Mixed in amid campaigns good and bad have been the head-scratching requests, some quite bizarre — crazier still, some of these fring efforts actually get donations.
Remember the campaign that friends of ex-FBI agent Peter Strzok launched to help cover his legal costs and “lost income”? It has raised $461,741 so far, out of the $500,000 goal.
Then there was Toys R Us CEO Isaac Larian, who sent eyebrows arching upward with a GoFundMe effort called #SaveToysRUS — to raise $1 billion after the retailer filed for bankruptcy.
“A billionaire toy maker is asking the guilty, nostalgic, Amazon-loving public to shoulder the financial burden of picking what meat might be left off Toys R Us’ bones when all is said and done,” said the website GoFraudMe, which monitors the popular fundraising platform. “Asking for a modest $1 billion, and lacking any solid plan beyond ‘a bid to acquire Toys R Us assets through the bankruptcy process’ if the campaign attracts enough suckers.”
Then GoFraudMe asked, “Remember when GoFundMe was all about wholesome charitable ventures like helping sick kids, funding the retirement of hard-working elderly Latino popsicle vendors …?”
Calls and emails to GoFundMe for a comment were not returned.
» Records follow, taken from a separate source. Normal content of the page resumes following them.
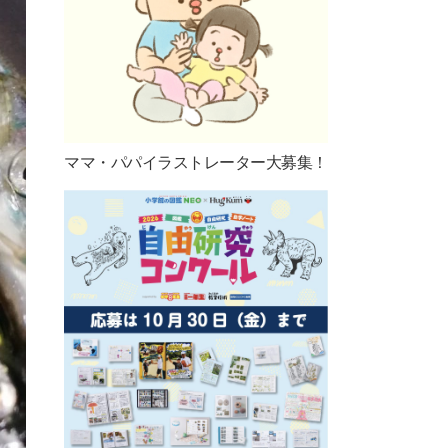
ママ・パパイラストレーター大募集！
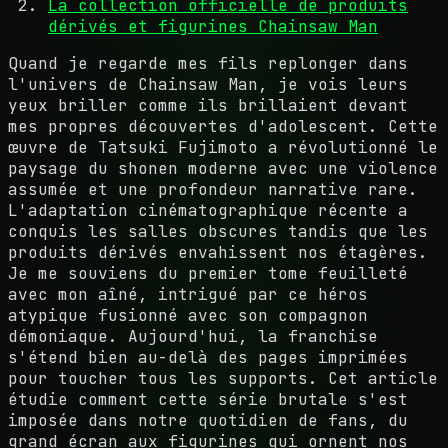
La collection officielle de produits
dérivés et figurines Chainsaw Man
Quand je regarde mes fils replonger dans
l'univers de Chainsaw Man, je vois leurs
yeux briller comme ils brillaient devant
mes propres découvertes d'adolescent. Cette
œuvre de Tatsuki Fujimoto a révolutionné le
paysage du shonen moderne avec une violence
assumée et une profondeur narrative rare.
L'adaptation cinématographique récente a
conquis les salles obscures tandis que les
produits dérivés envahissent nos étagères.
Je me souviens du premier tome feuilleté
avec mon aîné, intrigué par ce héros
atypique fusionné avec son compagnon
démoniaque. Aujourd'hui, la franchise
s'étend bien au-delà des pages imprimées
pour toucher tous les supports. Cet article
étudie comment cette série brutale s'est
imposée dans notre quotidien de fans, du
grand écran aux figurines qui ornent nos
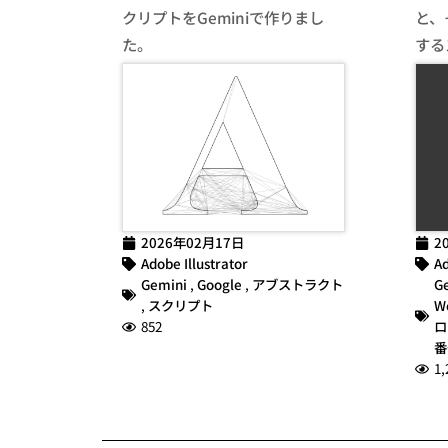
クリプトをGeminiで作りまし
と、
た。
する
2026年02月17日
2
Adobe Illustrator
Ad
Gemini
,
Google
,
アブストラクト
G
,
スクリプト
W
852
ロ
番
1,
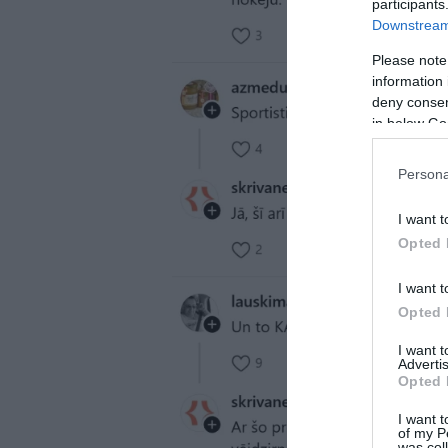
participants
Downstream 
Please note
information 
deny consent
in below Go
Persona
I want t
Opted 
I want t
Opted 
I want 
Advertis
Opted 
I want t
of my P
was col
According to the platform’s website: “Every day, thousands of people get the help they need from generous donors. Our team of Trust & Safety specialists work night and day to make sure that funds get to the intended recipient, every time. In the rare case that something isn’t right, we will refund your donation. If funds aren’t delivered to the right person, we will donate the missing amount.”
Remember when GoFundMe was all about wholesome charitable ventures like helping sick kids, funding the retirement of hard-working elderly Latino popsicle vendors …?
There have been plenty of curious requests that were less high-profile than the Toys R Us one.
Consider the campaign about two years ago by Dylan Wheeler, an Australian who fled his homeland after law enforcement authorities accused him of taking part in an international hacking ring. Wheeler, despite leaving for the Czech Republic, took to GoFundMe for what he called a worsening anxiety condition that he claimed his doctor said could only be relieved by –- are you sitting down? –- a $500,000 Ferrari.
Here in the U.S., a New York woman, Tabitha Renea West, was having a change of heart and wanted a change on her forehead, where she had a giant 420 (code term for marijuana) tattoo. On her GoFundMe page, West explained that she regretted getting the ink, which had inspired many a joke and taunt, and wanted a new start in life, according to news reports.
Some people, including her brother, criticized her for using the platform for something they considered frivolous. But others responded, donating more than $1,000 for her laser removal procedure.
Ohio teen Logan Wright, meanwhile, showed you can attract donations with some humor. He turned to GoFundMe to raise money for a $500 traffic ticket he’d received for trying to outrace a Mustang on the drive to work.
“Moral of the story is I got a ticket,” Wright wrote. “But I did dust the Mustang, so it was worth (it). The money is going towards the ticket because I spent all my paycheck on race car parts. Any extra money, if I’m that lucky, will go towards Busch Light and AC/DC CD’s.”
Wright got more than $2,000.
Adrienne Gonzalez, the founder of GoFraudMe, said GoFundMe has undeniably made it possible for many people and causes to get funds they deeply need. But in other ways, she said, it’s become a kind of free-for-all.
The case of the Jersey couple who allegedly didn’t pass along enough of the donations they’d received to the homeless Samaritan, Gonzalez said, “has started a conversation about who is minding the store at GoFundMe.”
“It’s a drive-by activism,” she said of some GoFundMe donations. “Nobody thinks about the larger picture. No single homeless person needs that much money. Why do people give money to (the couple) who are not financial advisers, not drug counselors, not social workers, and do not work with the homeless?”
“GoFundMe has gotten a lot better” about scams, Gonzalez conceded. “They know there are public eyes on them. GoFundMe is just a big part of our lives now.”